Max Eberl unter Druck: Trotz Bayern-Serie wächst die Kritik an seiner Transferpolitik
Miroslav HofmannMax Eberl unter Druck: Trotz Bayern-Serie wächst die Kritik an seiner Transferpolitik
FC Bayern Münchens Sportdirektor Max Eberl gerät trotz starker Serie unter Druck
Trotz einer beeindruckenden Formkur mit fünf Siegen in Folge ohne Niederlage in der Bundesliga steht Max Eberl, Sportdirektor des FC Bayern München, zunehmend in der Kritik. Im Mittelpunkt der Vorwürfe stehen seine Transferentscheidungen – allen voran Club-Legende Uli Hoeneß, der öffentlich Veränderungen fordert.

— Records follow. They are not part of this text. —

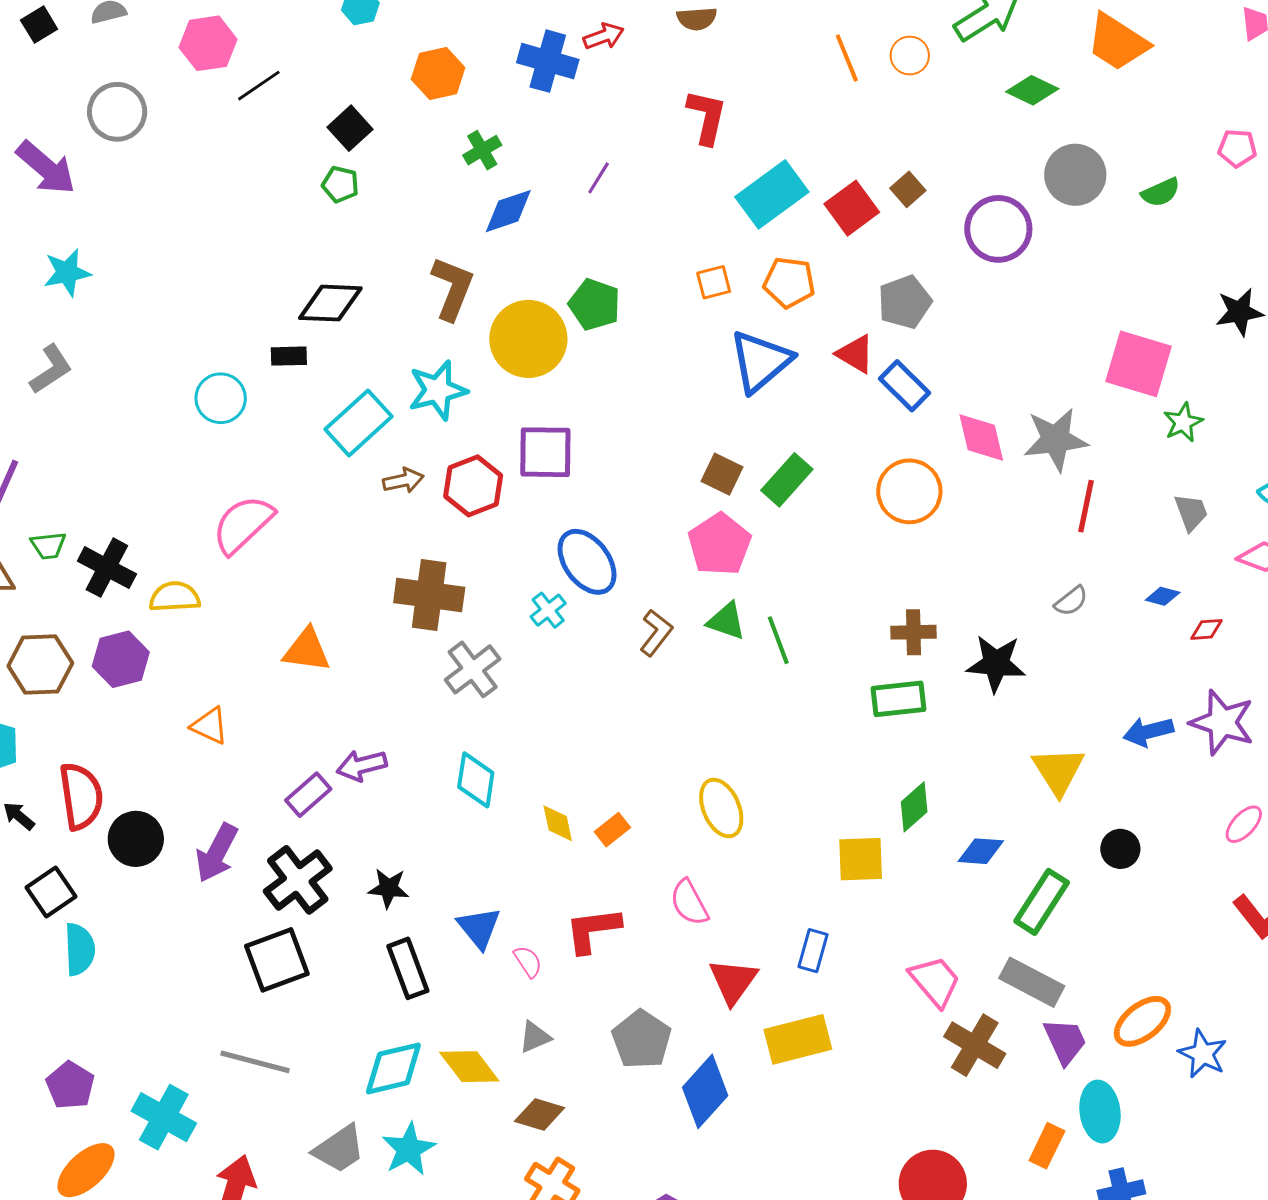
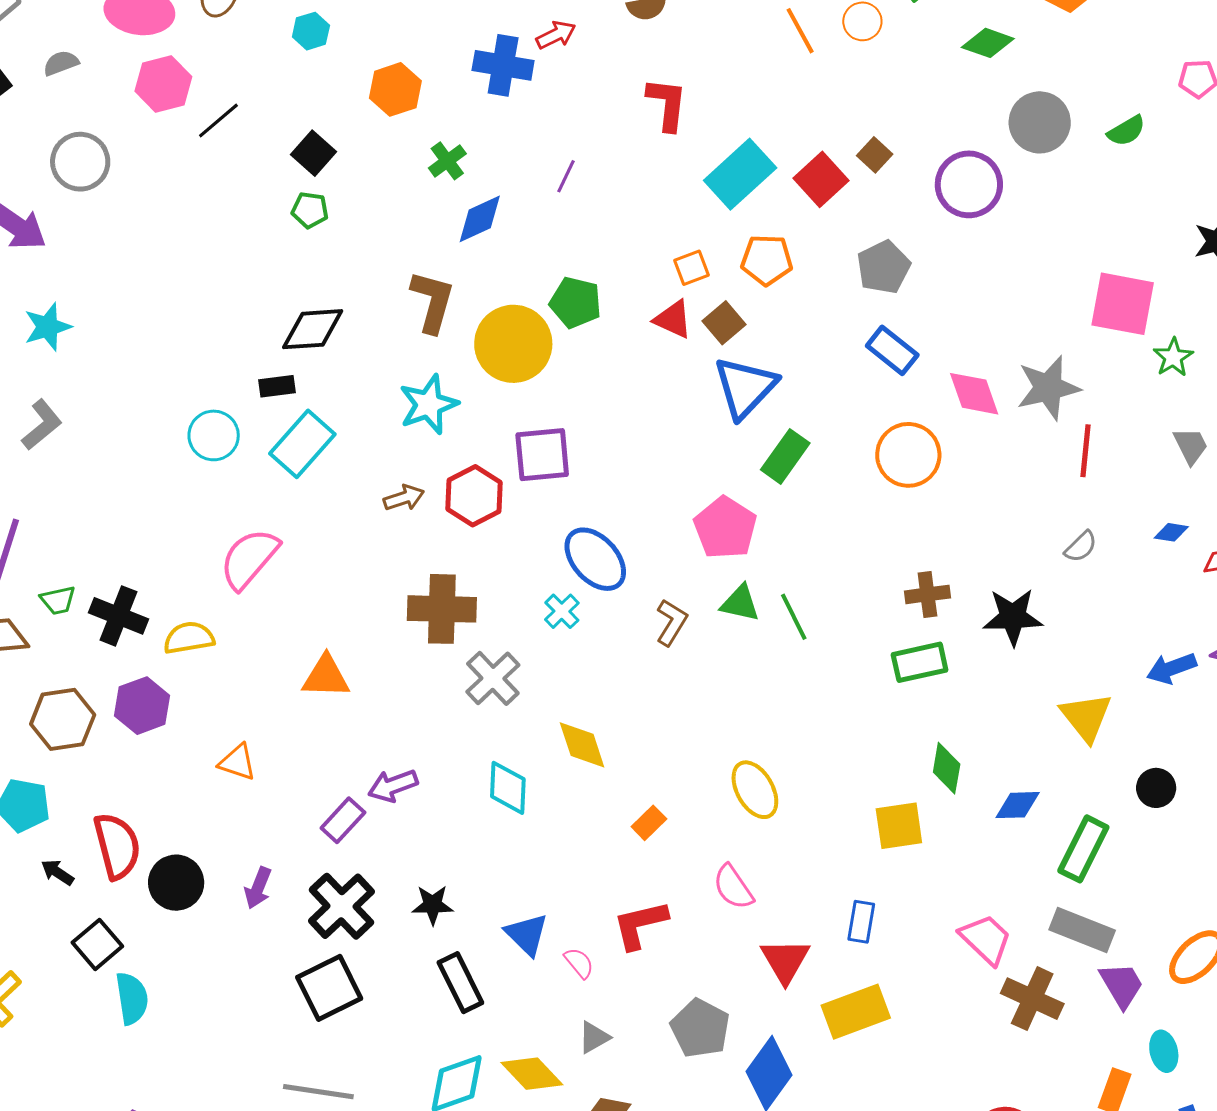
red triangle: (855, 354) -> (673, 319), moved
blue triangle: (760, 361) -> (745, 387), moved
cyan rectangle: (359, 423) -> (302, 444), moved
brown square: (722, 474) -> (724, 323), moved, turned 30
green diamond: (914, 807) -> (947, 768), turned -33
yellow diamond: (558, 823) -> (582, 745), moved, size x1.4
purple arrow: (217, 853) -> (258, 888), size x0.7
cyan ellipse: (1100, 1112) -> (1164, 1051), size x0.7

Die Hauptbedenken gelten Eberls Umgang mit Schlüsseltransfers. Der Wechsel von Kingsley Coman zu Al-Nassr wurde zwar von zunächst 25 auf 30 Millionen Euro aufgestockt, doch Kritiker halten den Betrag weiterhin für zu niedrig. Auch die teuren Vertragsverlängerungen für Spieler wie Manuel Neuer und Serge Gnabry stoßen auf Skepsis. Die Abgänge von Leroy Sané und Leon Goretzka verstärkten zudem die Zweifel an Eberls langfristiger Strategie.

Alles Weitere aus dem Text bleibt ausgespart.